DATA PROVIDED: Begin
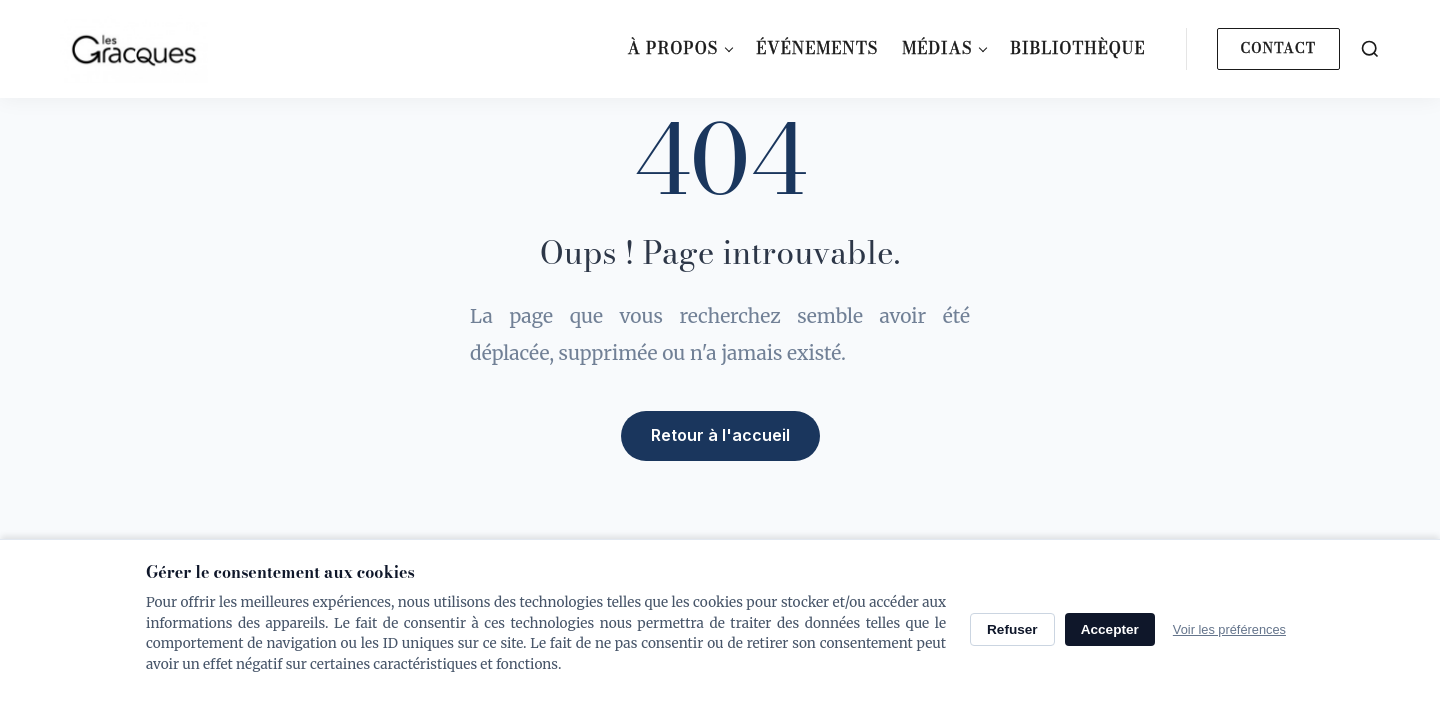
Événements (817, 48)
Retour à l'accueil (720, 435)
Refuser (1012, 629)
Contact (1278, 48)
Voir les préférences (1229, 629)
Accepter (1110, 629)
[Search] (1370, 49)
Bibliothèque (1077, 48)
DATA PROVIDED: End
Copy the entries exactly. Leave out the images.

Événements (817, 48)
Retour à l'accueil (720, 435)
Refuser (1012, 629)
Contact (1278, 48)
Voir les préférences (1229, 629)
Accepter (1110, 629)
[Search] (1370, 49)
Bibliothèque (1077, 48)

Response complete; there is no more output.